BetterLawNotes-5 (2)


The defendant will not be liable to compensate the claimant for loss which can be attributed to the claimant’s own failure to take reasonable steps to mitigate or minimise the harm flowing from the defendant’s breach of contract. Put another, but not strictly accurate, way, the claimant is said to be under a duty to mitigate his loss. (Strictly, this is not a duty because failure to discharge it will not lead to liability – failure to mitigate merely means that an unmitigated loss is not recoverable.

Payzu v Saunders [1919] 2 KB 581

The parties had entered into a contract under which S agreed to supply P with certain material over a nine-month period as and when required by P. It was agreed that payment for each delivery would fall due one month after delivery. P was late in making payment for the first delivery, and S said that future deliveries would have to be paid for on delivery. P refused to agree to this modification. The market price for the material having risen in the meantime, P claimed damages based on the difference between the contract and market prices. The Court of Appeal held that S was not liable to pay damages on such a basis. P should have accepted S’s offer of cash on delivery and P’s damages were limited to such loss as they would have suffered had they accepted S’s offer.

The Solholt [1983] 1 Lloyd’s Rep 605

D, the seller of a vessel, was three days late in tendering delivery of the vessel. The price under the contract was $5m. The market value at the time of agreed delivery was $5.5m. Having elected to treat D’s breach as bringing an end to the contract, C offered to take the vessel for $4.75m. This offer was rejected by D and C subsequently brought a claim for damages of $500,000, being the difference between the contract and the market price as at the date of the repudiation.

Staughton J held that C was only entitled to nominal damages. In order to mitigate its loss, C should have offered to take the vessel for the agreed price of $5m, which offer D would have accepted. The CA dismissed C’s appeal.

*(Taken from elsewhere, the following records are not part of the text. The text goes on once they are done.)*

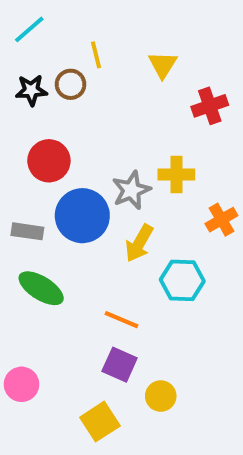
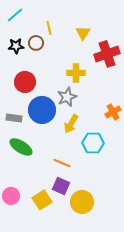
red cross: (210, 106) -> (107, 54), size x1.4
yellow cross: (176, 175) -> (76, 73), moved
yellow circle: (161, 396) -> (82, 202), size x1.5
yellow square: (100, 422) -> (42, 200), moved

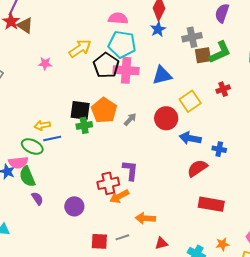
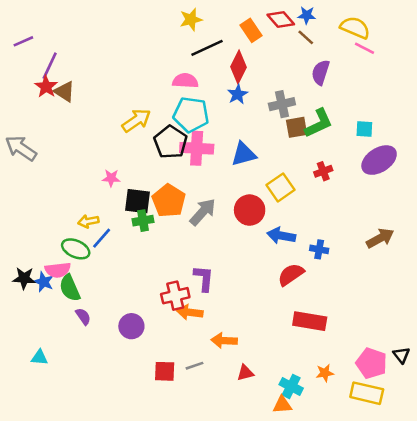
pink star: (45, 63) -> (111, 178), moved
gray arrow: (130, 119) -> (203, 212), size x1.6
blue line: (52, 138) -> (102, 238), turned -36
orange arrow: (119, 196) -> (190, 312), turned 36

Manton Hire & Sales Ltd v Ash Manor Cheese Company Ltd [2013] EWCA Civ 548

Ash had wanted a forklift truck for use in its warehouses. A representative from Manton visited Ash in order to advise on a suitable vehicle. Ash then chose the cheaper of Manton’s two recommendations, a Doosan. Having purchased a Doosan, Manton then immediately sold it to a finance company, Albury. Albury then supplied the Doosan to Ash pursuant to the terms of a five-year hire agreement. It soon became apparent that the forklift was too big for Ash’s warehouses. Manton proposed a modification to the cab, but Ash rejected the proposal on safety grounds. Ash claimed that the Doosan was not fit for purpose and stopped making hire payments to Albury. Albury treated the non-payment as repudiatory and, pursuant to the terms of the agreement, demanded payment of hire for the unexpired term less an allowance for early receipt. Ash subsequently admitted liability and sought an indemnity from Manton. The Court of Appeal held that the judge had been entitled to find that Ash had acted reasonably in rejecting Manton’s proposed modification and that Manton were, accordingly, liable to indemnify Ash.